ASSIGNED TASK>
Repeat exactly what runs from the line with "я постоянно что-то" through the last line of the material, and keep the pictures out of it.

RECORDS FOR THE TASK>

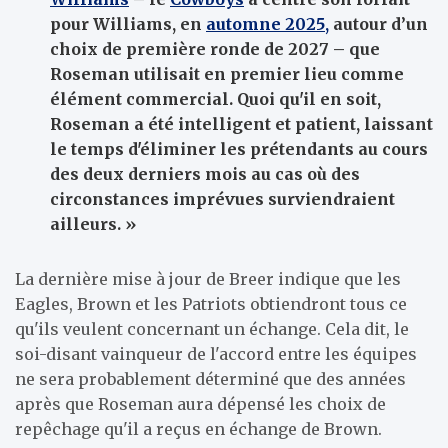
pour Williams, en
automne 2025,
autour d’un
choix de première ronde de 2027 – que
Roseman utilisait en premier lieu comme
élément commercial. Quoi qu'il en soit,
Roseman a été intelligent et patient, laissant
le temps d'éliminer les prétendants au cours
des deux derniers mois au cas où des
circonstances imprévues surviendraient
ailleurs. »
La dernière mise à jour de Breer indique que les
Eagles, Brown et les Patriots obtiendront tous ce
qu'ils veulent concernant un échange. Cela dit, le
soi-disant vainqueur de l'accord entre les équipes
ne sera probablement déterminé que des années
après que Roseman aura dépensé les choix de
repêchage qu'il a reçus en échange de Brown.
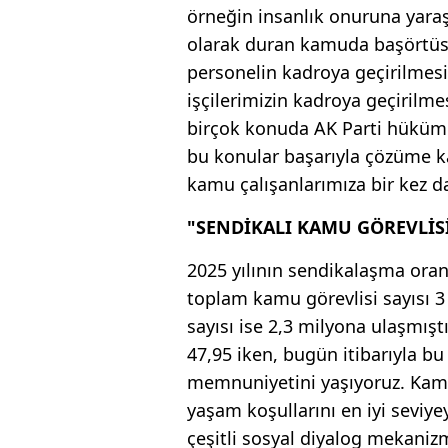
örneğin insanlık onuruna yar
olarak duran kamuda başörtüsü
personelin kadroya geçirilmesi
işçilerimizin kadroya geçirilme
birçok konuda AK Parti hüküme
bu konular başarıyla çözüme k
kamu çalışanlarımıza bir kez da
"SENDİKALI KAMU GÖREVLİSİ
2025 yılının sendikalaşma oran
toplam kamu görevlisi sayısı 3
sayısı ise 2,3 milyona ulaşmışt
47,95 iken, bugün itibarıyla bu
memnuniyetini yaşıyoruz. Kamu 
yaşam koşullarını en iyi seviye
çeşitli sosyal diyalog mekanizm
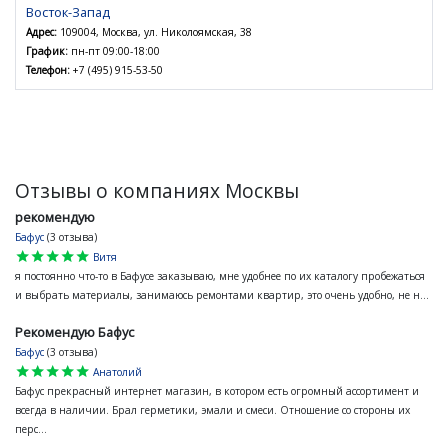
Восток-Запад
Адрес:
109004, Москва, ул. Николоямская, 38
График:
пн-пт 09:00-18:00
Телефон:
+7 (495) 915-53-50
Отзывы о компаниях Москвы
рекомендую
Бафус
(3 отзыва)
star
star
star
star
star
Витя
я постоянно что-то в Бафусе заказываю, мне удобнее по их каталогу пробежаться
и выбрать материалы, занимаюсь ремонтами квартир, это очень удобно, не н...
Рекомендую Бафус
Бафус
(3 отзыва)
star
star
star
star
star
Анатолий
Бафус прекрасный интернет магазин, в котором есть огромный ассортимент и
всегда в наличии. Брал герметики, эмали и смеси. Отношение со стороны их
перс...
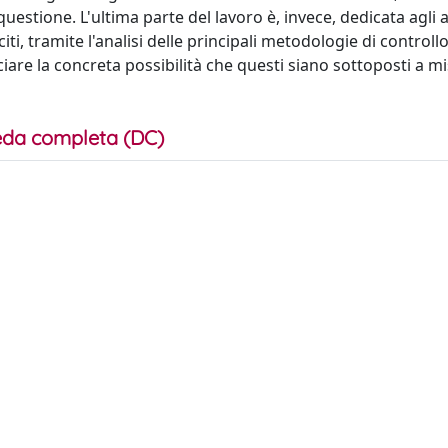
estione. L'ultima parte del lavoro è, invece, dedicata agli a
iti, tramite l'analisi delle principali metodologie di controllo
ciare la concreta possibilità che questi siano sottoposti a m
da completa (DC)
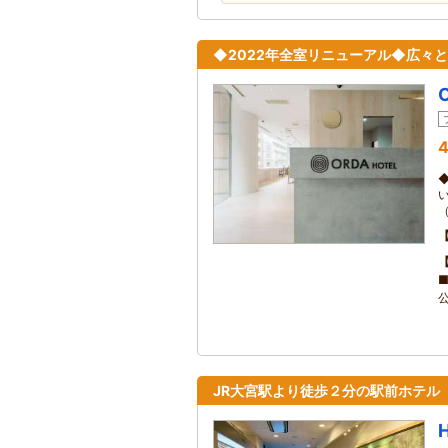
◆2022年全室リニューアル◆広々
4
JR大宮駅より徒歩２分の駅前ホテル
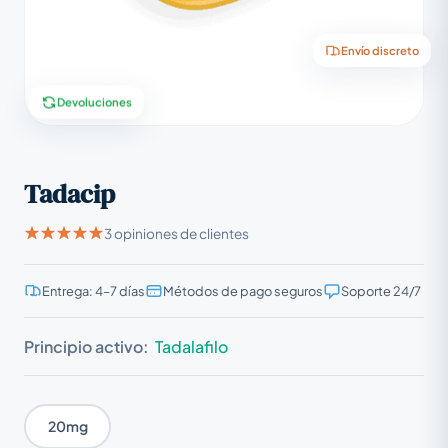
Envío discreto
Devoluciones
Tadacip
3 opiniones de clientes
Entrega: 4–7 días
Métodos de pago seguros
Soporte 24/7
Principio activo:
Tadalafilo
20mg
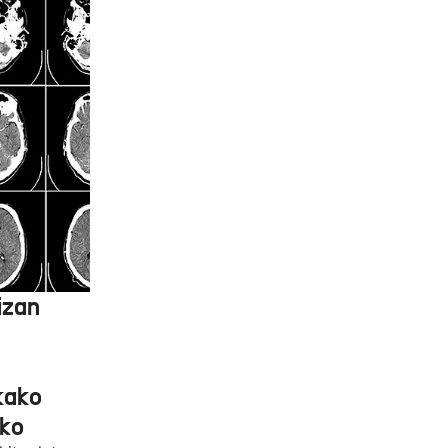
izan
kako
ko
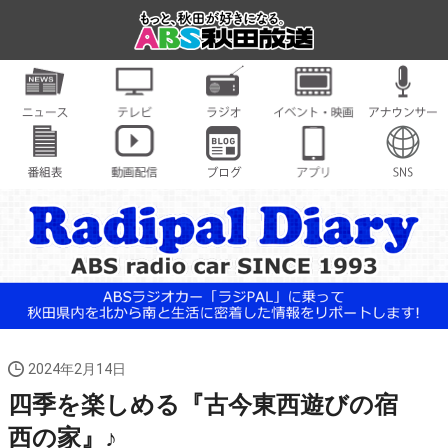
2024年2月14日
四季を楽しめる『古今東西遊びの宿
西の家』♪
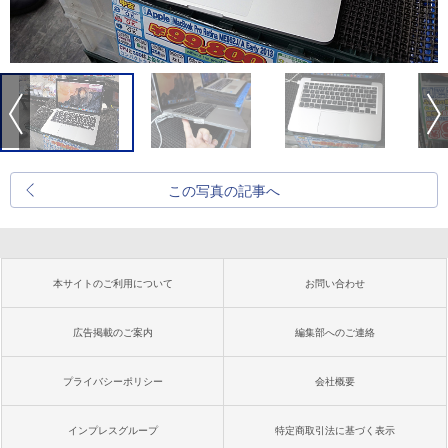
この写真の記事へ
本サイトのご利用について
お問い合わせ
広告掲載のご案内
編集部へのご連絡
プライバシーポリシー
会社概要
インプレスグループ
特定商取引法に基づく表示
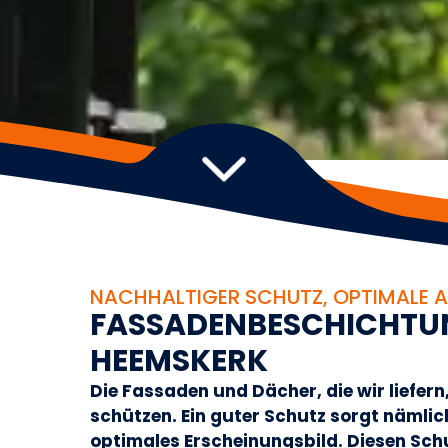
NACHHALTIGER SCHUTZ, OPTIMALE 
F
A
S
S
A
D
E
N
B
E
S
C
H
I
C
H
T
U
H
E
E
M
S
K
E
R
K
Die Fassaden und Dächer, die wir liefer
schützen. Ein guter Schutz sorgt nämlic
optimales Erscheinungsbild. Diesen Sch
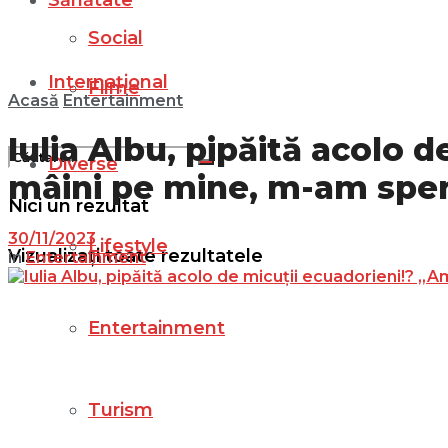
Sănătate
Social
Internațional
Filme
Acasă
Entertainment
Iulia Albu, pipăită acolo 
Diverse
mâini pe mine, m-am sper
Nici un rezultat
30/11/2023
Lifestyle
Vizualizați toate rezultatele
in
Entertainment
Entertainment
Turism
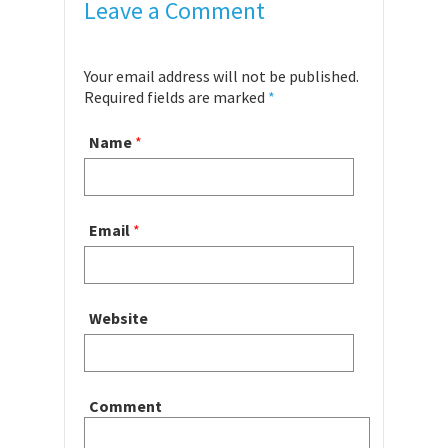
Leave a Comment
Your email address will not be published.
Required fields are marked
*
Name
*
Email
*
Website
Comment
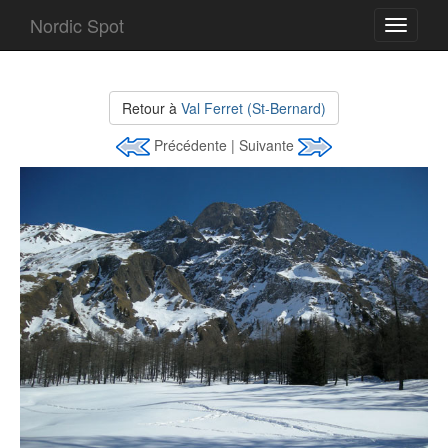
Nordic Spot
Toggle
navigati
Retour à
Val Ferret (St-Bernard)
Précédente | Suivante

RESPONSE TO THE EXERCISE>
я постоянно что-то в Бафусе заказываю, мне удобнее по их каталогу пробежаться
и выбрать материалы, занимаюсь ремонтами квартир, это очень удобно, не н...
Рекомендую Бафус
Бафус
(3 отзыва)
star
star
star
star
star
Анатолий
Бафус прекрасный интернет магазин, в котором есть огромный ассортимент и
всегда в наличии. Брал герметики, эмали и смеси. Отношение со стороны их
перс...
estione. L'ultima parte del lavoro è, invece, dedicata agli a
iti, tramite l'analisi delle principali metodologie di controllo
ciare la concreta possibilità che questi siano sottoposti a m
da completa (DC)
◆2022年全室リニューアル◆広々
4
JR大宮駅より徒歩２分の駅前ホテル
Envío discreto
Devoluciones
Tadacip
3 opiniones de clientes
Entrega: 4–7 días
Métodos de pago seguros
Soporte 24/7
Principio activo:
Tadalafilo
20mg
izan
kako
ko
2024年2月14日
四季を楽しめる『古今東西遊びの宿
西の家』♪
この写真の記事へ
本サイトのご利用について
お問い合わせ
広告掲載のご案内
編集部へのご連絡
プライバシーポリシー
会社概要
インプレスグループ
特定商取引法に基づく表示
NACHHALTIGER SCHUTZ, OPTIMALE 
F
A
S
S
A
D
E
N
B
E
S
C
H
I
C
H
T
U
H
E
E
M
S
K
E
R
K
Die Fassaden und Dächer, die wir liefer
schützen. Ein guter Schutz sorgt nämlic
optimales Erscheinungsbild. Diesen Sch
Sănătate
Social
Internațional
Filme
Acasă
Entertainment
Iulia Albu, pipăită acolo 
Diverse
mâini pe mine, m-am sper
Nici un rezultat
30/11/2023
Lifestyle
Vizualizați toate rezultatele
in
Entertainment
Entertainment
Turism
Leave a Comment
Your email address will not be published.
Required fields are marked
*
Name
*
Email
*
Website
Comment
Nordic Spot
Toggle
navigati
Retour à
Val Ferret (St-Bernard)
Précédente | Suivante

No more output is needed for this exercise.